■ **WHAT YOU NEED TO DO**
Line by line, copy the records below exactly and leave the pictures out.

Records excerpted from a collection
*-*-*

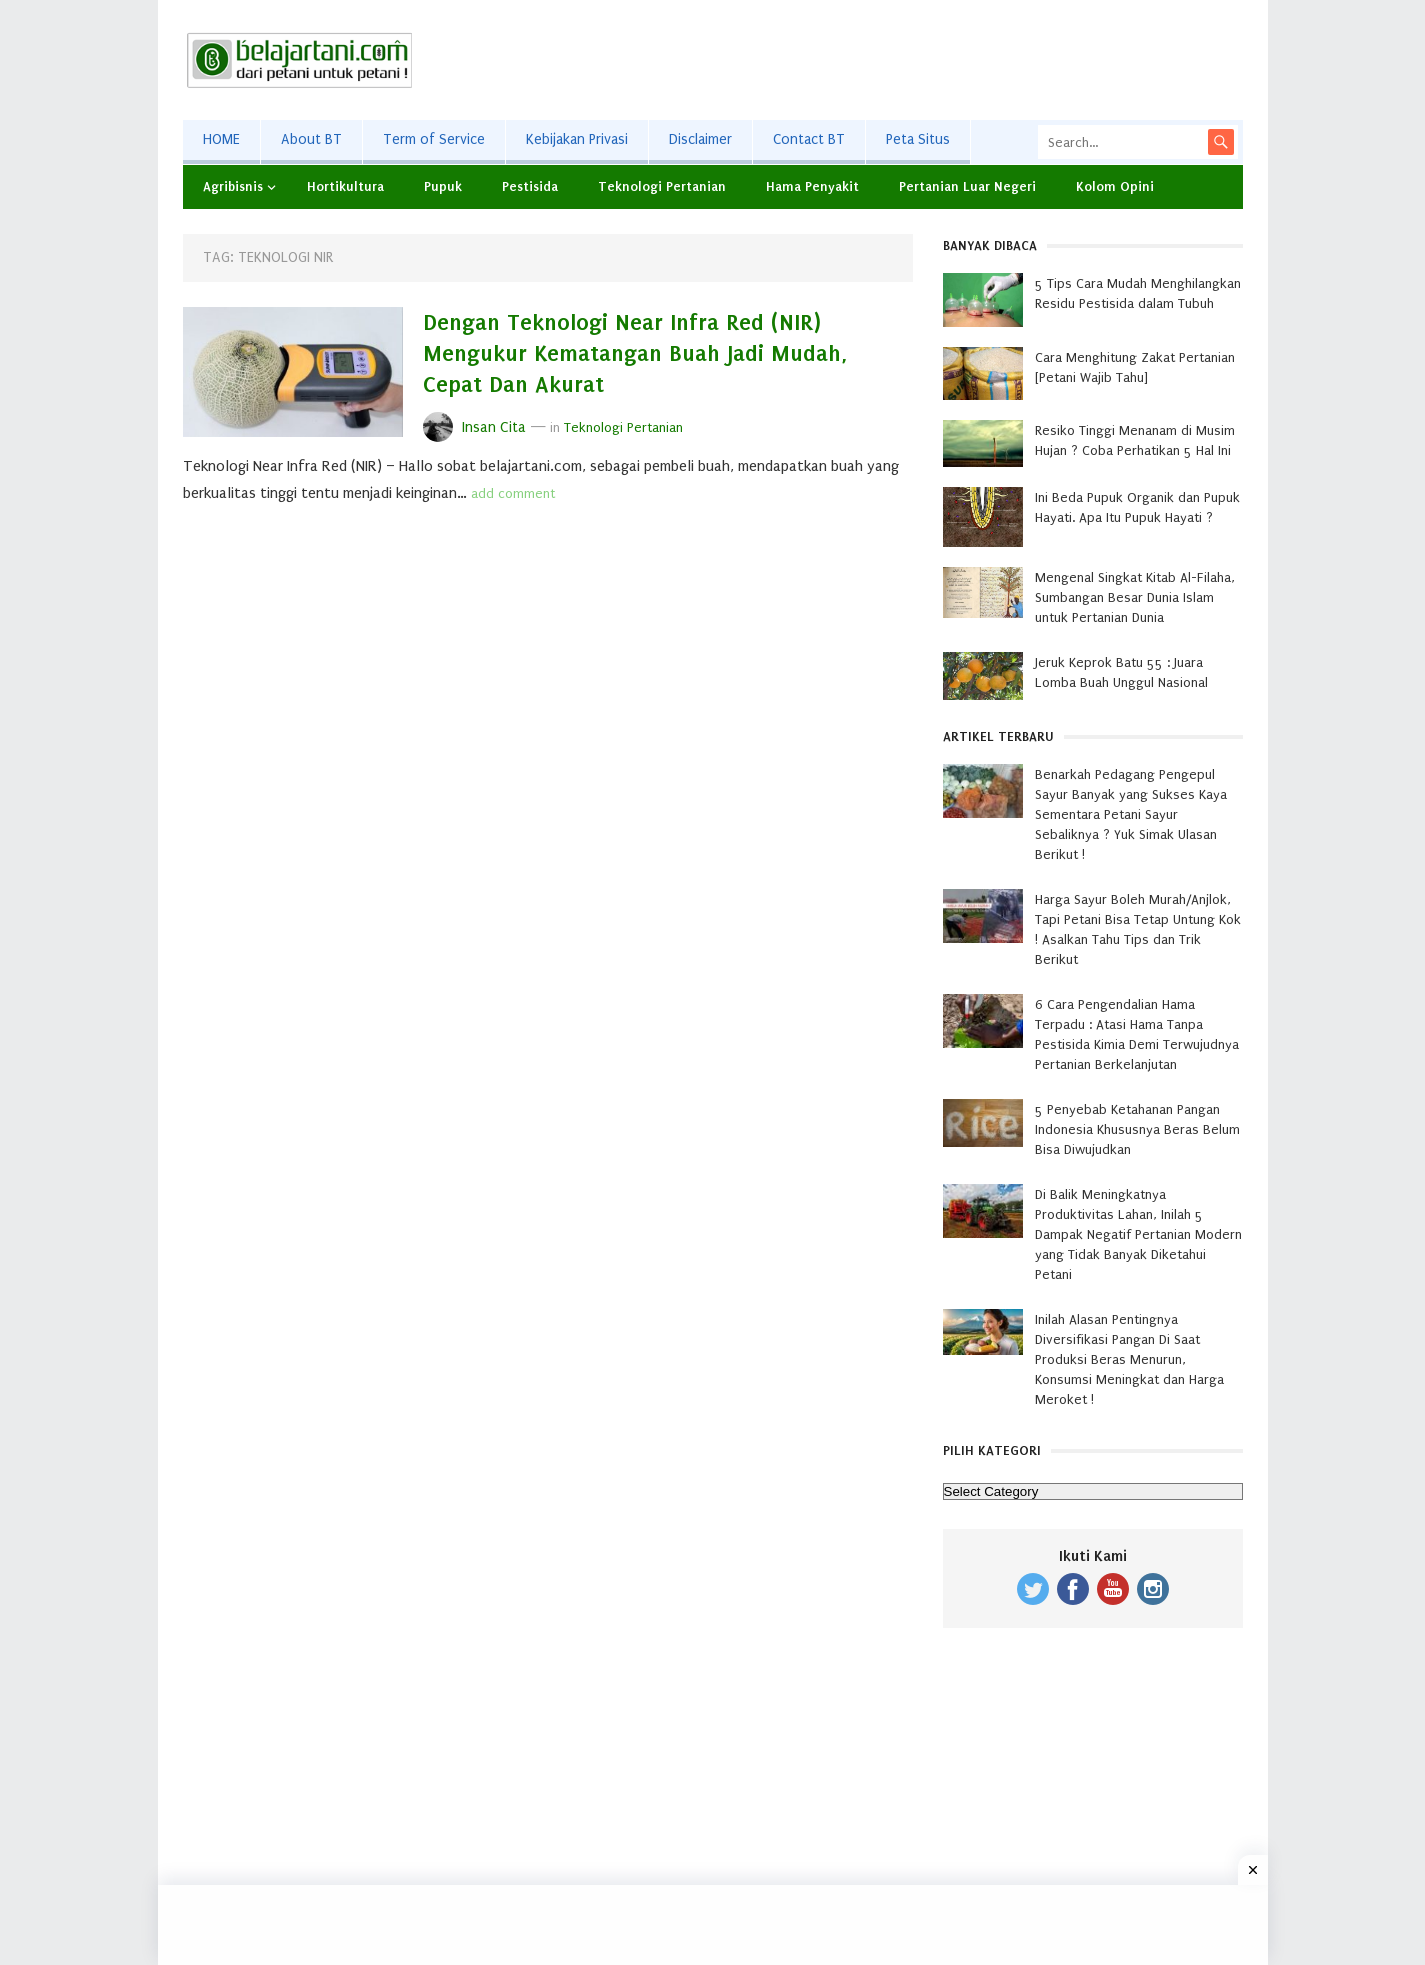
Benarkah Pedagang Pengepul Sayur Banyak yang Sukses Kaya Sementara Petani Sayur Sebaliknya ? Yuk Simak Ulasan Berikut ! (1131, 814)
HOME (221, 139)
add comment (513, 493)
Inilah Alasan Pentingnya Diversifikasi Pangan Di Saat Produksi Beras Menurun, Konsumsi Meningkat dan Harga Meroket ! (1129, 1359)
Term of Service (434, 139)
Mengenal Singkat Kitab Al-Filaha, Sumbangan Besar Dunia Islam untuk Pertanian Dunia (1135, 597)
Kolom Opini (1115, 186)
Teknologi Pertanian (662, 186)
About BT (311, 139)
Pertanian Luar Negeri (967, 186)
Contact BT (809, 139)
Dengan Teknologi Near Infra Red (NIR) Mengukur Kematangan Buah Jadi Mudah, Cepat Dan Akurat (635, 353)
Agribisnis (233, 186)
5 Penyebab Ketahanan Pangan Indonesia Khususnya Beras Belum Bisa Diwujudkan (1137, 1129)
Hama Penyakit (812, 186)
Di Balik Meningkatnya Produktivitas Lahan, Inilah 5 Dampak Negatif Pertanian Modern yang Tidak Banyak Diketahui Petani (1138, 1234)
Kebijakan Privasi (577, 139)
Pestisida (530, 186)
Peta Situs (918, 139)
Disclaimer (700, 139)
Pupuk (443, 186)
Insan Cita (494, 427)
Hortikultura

*-*-*

■ **REPLY TO THE TASK**
Benarkah Pedagang Pengepul Sayur Banyak yang Sukses Kaya Sementara Petani Sayur Sebaliknya ? Yuk Simak Ulasan Berikut ! (1131, 814)
HOME (221, 139)
add comment (513, 493)
Inilah Alasan Pentingnya Diversifikasi Pangan Di Saat Produksi Beras Menurun, Konsumsi Meningkat dan Harga Meroket ! (1129, 1359)
Term of Service (434, 139)
Mengenal Singkat Kitab Al-Filaha, Sumbangan Besar Dunia Islam untuk Pertanian Dunia (1135, 597)
Kolom Opini (1115, 186)
Teknologi Pertanian (662, 186)
About BT (311, 139)
Pertanian Luar Negeri (967, 186)
Contact BT (809, 139)
Dengan Teknologi Near Infra Red (NIR) Mengukur Kematangan Buah Jadi Mudah, Cepat Dan Akurat (635, 353)
Agribisnis (233, 186)
5 Penyebab Ketahanan Pangan Indonesia Khususnya Beras Belum Bisa Diwujudkan (1137, 1129)
Hama Penyakit (812, 186)
Di Balik Meningkatnya Produktivitas Lahan, Inilah 5 Dampak Negatif Pertanian Modern yang Tidak Banyak Diketahui Petani (1138, 1234)
Kebijakan Privasi (577, 139)
Pestisida (530, 186)
Peta Situs (918, 139)
Disclaimer (700, 139)
Pupuk (443, 186)
Insan Cita (494, 427)
Hortikultura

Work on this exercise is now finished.